Thursday, April 21, 2011

Another delay for F-35 in-service date?

Air Force Times

By Dave Majumdar - Staff writer
Posted : Thursday Apr 21, 2011 15:34:08 EDT
The F-35 Lightning II’s initial operational capability might slip for the Air Force and Navy versions of the stealthy fifth-generation fighter jet, Vice Adm. David Venlet, the program’s manager, told reporters Thursday.
While Venlet deferred to the service chiefs about exactly when the aircraft would be declared operational, he said that realistically, it would happen after 2016.
“Our [Technical Baseline Review] schedule now shows development test completing in ’16. Realistically, I don’t see it being in ’16 for Air Force and Navy,” he said.
Overall, however, the F-35 program is making progress, but much more needs to be done before the tri-service effort can be considered truly back on track, Venlet said.
He said that flight testing has begun to pick up as of the beginning of the year. As well, the program’s ability to manufacture aircraft is beginning to stabilize.

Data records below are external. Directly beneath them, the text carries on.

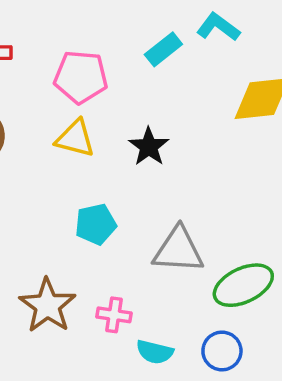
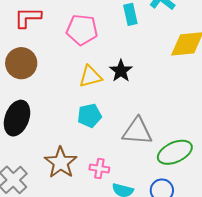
cyan rectangle: (163, 49) -> (130, 14), turned -65
yellow triangle: (75, 139) -> (90, 77), moved, turned -30

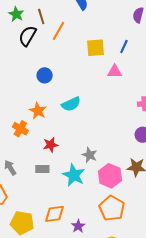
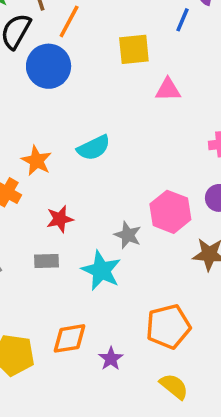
blue line: (124, 47) -> (182, 20), moved
blue circle: (45, 75) -> (49, 66), moved, size x1.6
pink hexagon: (110, 176) -> (170, 212), moved
orange pentagon: (112, 208) -> (168, 327), turned 30

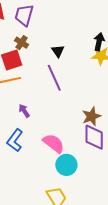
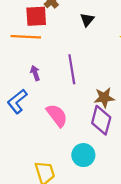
purple line: (54, 78) -> (72, 69), moved
cyan circle: (66, 165) -> (83, 155), moved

This year and next year, the program must demonstrate that costs are under control, with the first order of business to determine the actual cost of the Low Rate Initial Production (LRIP) Four contract aircraft, he said.
“We’re probably just approaching about the early first 10 percent of LRIP-4 production, and I’m waiting to see actuals align to the baseline,” Venlet said. “Then we’ll be negotiating LRIP-5.”

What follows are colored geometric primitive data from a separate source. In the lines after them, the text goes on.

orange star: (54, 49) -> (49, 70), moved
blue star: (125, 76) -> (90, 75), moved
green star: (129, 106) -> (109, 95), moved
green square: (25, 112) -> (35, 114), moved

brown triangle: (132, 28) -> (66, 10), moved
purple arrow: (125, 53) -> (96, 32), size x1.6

LRIP-5 will consist of 35 aircraft, he said.
Lockheed Martin, the F-35’s prime contractor, is set to deliver its proposal shortly. After the government receives the contract, the program office will extensively review the proposal before negotiations begin, Venlet said. The program office also will conduct a “should cost” review.
It is important that Lockheed deliver on the LRIP-4 contract, Venlet said. Though the LRIP-4 contract is based on a fixed price, the dollar amount the government pays is allowed to rise by approximately 6.5 percent. If the price exceeds that amount, Lockheed is on the hook for that additional cost.
However, Venlet said the government cannot allow the company to be driven out of business by absorbing huge additional costs indefinitely, and as such, contracts for LRIP-5 could be adjusted to ensure the company has an acceptable margin. This, Venlet said, is why Lockheed’s performance on LRIP-4 is so important. Venlet said, thus far, he is very pleased with the F-35’s radar cross-section, which has undergone testing over ranges.
“We don’t have any worries currently that [is] going to be a defective piece of the aircraft,” he said.
However, other manufacturing issues are plaguing the program. There are parts shortages for the Navy’s F-35C version, and some engines have had to be replaced due to quality problems.
Venlet also said the manufacturing timelines of certain parts need to be shorter. Currently, some parts take 29 months to build; he wants that down to 24 months.
The other big task on the plate for the F-35 program is to build a sustainment strategy for the aircraft, Venlet said.
“This is really a year to focus on sustainment,” he said.